Indian J Pharmacol. 2016 Nov-Dec;48(6):649-653. doi: 10.4103/0253-7613.194854.
Allergic rhinitis (AR) is a global health problem. Almost 10%-25% of population worldwide is affected by AR. Oral/intranasal H1-antihistamine, decongestants, leukotriene receptor antagonists, and intranasal corticosteroids are the pillars in the management of AR. The combination therapy of montelukast with antihistaminic provides enhancing and complimentary effects, thereby reducing the symptoms effectively, but there are scanty data regarding the comparisons of combinations. Therefore, we aimed to compare the efficacy, safety, and cost-effectiveness of montelukast-levocetirizine and montelukast-fexofenadine combination in patients of AR.
Seventy patients with AR participated in a prospective, randomized, double-blind, parallel, active-controlled, comparative 4-week trial. The patients between the age group of 18-65 years of either gender having moderate-severe intermittent or mild persistent AR were included in the study. The study inclusion criteria required the patients with total nasal symptom score (TNSS) of 5 or higher. The patients were randomly divided into two treatment groups with montelukast-levocetirizine (10 mg and 5 mg) in one group and montelukast-fexofenadine (10 mg and 120 mg) in another group. TNSS parameter was the main effectiveness parameter.

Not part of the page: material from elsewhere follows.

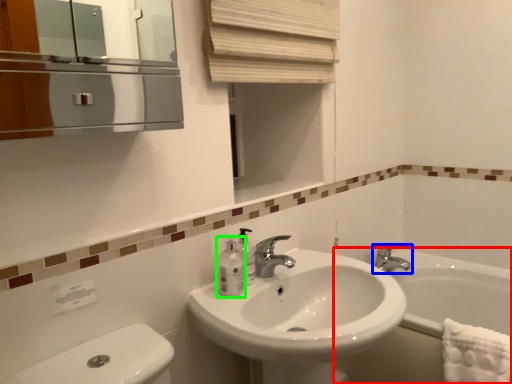 Question: Estimate the real-world distances between objects in this image. Which object is closer to bath (highlighted by a red box), tap (highlighted by a blue box) or mouthwash (highlighted by a green box)?

Choices:
 (A) tap
 (B) mouthwash

Answer: (A) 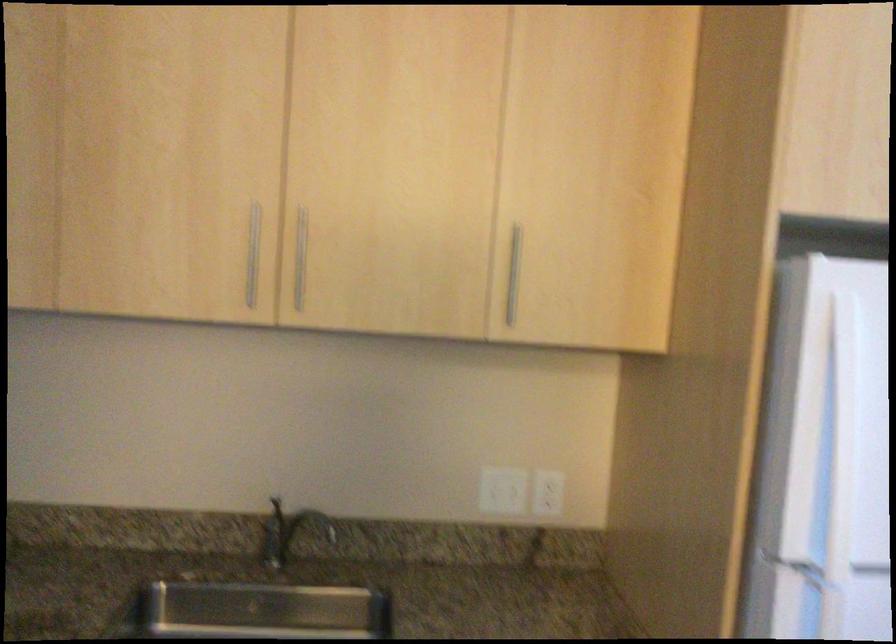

Evaluation of TNSS revealed significant difference ( < 0.05) when compared from baseline to 4 week in both groups. The mean change of TNSS, i.e., 9.46 was significant ( < 0.05) in montelukast-fexofenadine group. The cost-effectiveness ratio was less in montelukast-levocetirizine group than in montelukast-fexofenadine group.
The decrease in TNSS was more in montelukast-fexofenadine group, but the cost-effectiveness is more with montelukast-levocetirizine combination.

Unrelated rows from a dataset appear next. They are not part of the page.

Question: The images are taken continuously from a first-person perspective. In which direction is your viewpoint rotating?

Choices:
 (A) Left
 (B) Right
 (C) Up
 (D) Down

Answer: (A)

变应性鼻炎(AR)是一个全球性的健康问题。全球近10%-25%的人口受AR影响。口服/鼻内用H1抗组胺药、减充血剂、白三烯受体拮抗剂和鼻内用糖皮质激素是AR治疗的支柱。孟鲁司特与抗组胺药的联合治疗具有增强和互补作用,从而有效减轻症状,但关于联合用药比较的数据较少。因此,我们旨在比较孟鲁司特-左西替利嗪和孟鲁司特-非索非那定联合用药在AR患者中的疗效、安全性和成本效益。
70例AR患者参与了一项前瞻性、随机、双盲、平行、活性对照、比较性4周试验。纳入研究的患者年龄在18-65岁之间,性别不限,患有中重度间歇性或轻度持续性AR。研究纳入标准要求患者的总鼻症状评分(TNSS)为5分或更高。患者被随机分为两个治疗组,一组服用孟鲁司特-左西替利嗪(10mg和5mg),另一组服用孟鲁司特-非索非那定(10mg和120mg)。TNSS参数是主要疗效参数。
两组从基线到4周时TNSS评估显示有显著差异(<0.05)。孟鲁司特-非索非那定组TNSS的平均变化,即9.46有显著意义(<0.05)。孟鲁司特-左西替利嗪组的成本效益比低于孟鲁司特-非索非那定组。
孟鲁司特-非索非那定组TNSS的降低幅度更大,但孟鲁司特-左西替利嗪联合用药的成本效益更高。